Convergence of Bayesian Agents and Grain of Truth Property
The paper proves that Bayesian agents with priors supported on Prefl converge to ε-Nash equilibria in infinitely repeated computable games. The construction of the dominant mixture policy ζ ensures that every Bayes-optimal strategy is assigned nonzero probability, satisfying the grain of truth property.
For unknown games, the authors extend the analysis to Thompson sampling strategies, showing that agents using limit-computable Thompson sampling policies converge to ε-Nash equilibria in arbitrary unknown computable multi-agent environments. The strong grain of truth property is established for the class Prefl and the corresponding environment class Mrefl.
Impossibility Results and Avoidance
The paper discusses classical impossibility results (Nachbar, Foster & Young) and demonstrates that the constructed class Prefl avoids these by violating the purity condition—no deterministic policy in Prefl can always take an action that a stochastic policy assigns positive probability to. The countability and computability constraints on Prefl prevent the pathologies that lead to impossibility in uncountable or unrestricted strategy classes.

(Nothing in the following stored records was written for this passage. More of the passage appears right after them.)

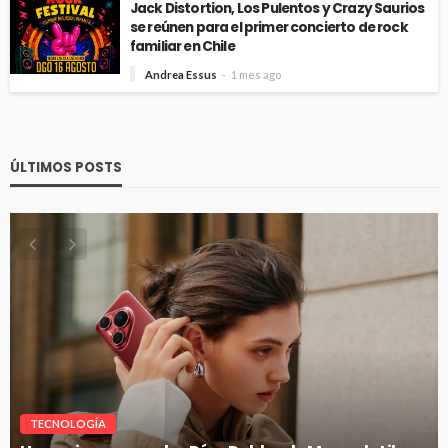
Jack Distortion, Los Pulentos y Crazy Saurios
se reúnen para el primer concierto de rock
familiar en Chile
Andrea Essus
1 mes ago
ÚLTIMOS POSTS
VITRINA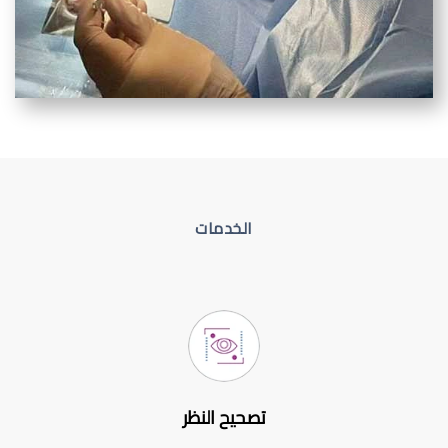
الخدمات
تصحيح النظر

Asymptotic Optimality in Unknown Games
The authors generalize the convergence results to settings where agents are not initially aware of the game or the existence of other agents. By considering the class of reflective-oracle computable environments (Mrefl), they show that asymptotically optimal policies (in mean) converge to ε-Nash equilibria. Thompson sampling is shown to be reflective-oracle computable under estimable priors, and the limit-computability of reflective oracles ensures practical approximability.
Application to Self-Predictive Agents
A novel application is presented: the construction of self-predictive agents (Self-AIXI) that maintain consistent beliefs about their own future policy. The machinery developed for the grain of truth problem enables the definition of a stochastic self-predictive policy within Prefl, providing a principled alternative to planning-based RL agents.
Implementation Considerations
- Enumerability: Both Prefl and Mrefl are effectively enumerable, allowing for practical implementation of Bayesian mixtures and Thompson sampling.
- Limit-computability: All key constructions (reflective oracles, mixture policies, optimal strategies) are limit-computable, enabling arbitrary precision approximation.
- Typed Oracles: The extension to non-binary and typed reflective oracles supports heterogeneous action and percept spaces, facilitating deployment in complex multi-agent systems.
- Resource Requirements: The limit-computable algorithms are feasible for implementation on real-world hardware, subject to computational resource constraints inherent in Turing machine simulation and oracle approximation.
Implications and Future Directions
The results provide a rigorous foundation for Bayesian learning in general multi-agent environments, justifying the emergence of Nash equilibria from rational learning dynamics. The framework supports both known and unknown games, and the use of reflective oracles resolves longstanding issues in recursive reasoning and self-prediction.
Future research directions include:
- Characterizing the centrality and uniqueness of reflective oracles among solutions to the grain of truth problem.
- Investigating the intersection and union of Prefl across different reflective oracles.
- Exploring the practical deployment of reflective-oracle based agents in real-world multi-agent systems, including human-computer interaction and cooperative AI architectures.
Conclusion
The paper provides a comprehensive solution to the grain of truth problem for arbitrary computable extensive-form games, constructing a limit-computable class of strategies and environments that supports consistent Bayesian learning and convergence to Nash equilibria. The use of reflective oracles enables principled recursive reasoning and self-prediction, with broad implications for the theory and practice of multi-agent reinforcement learning and game theory.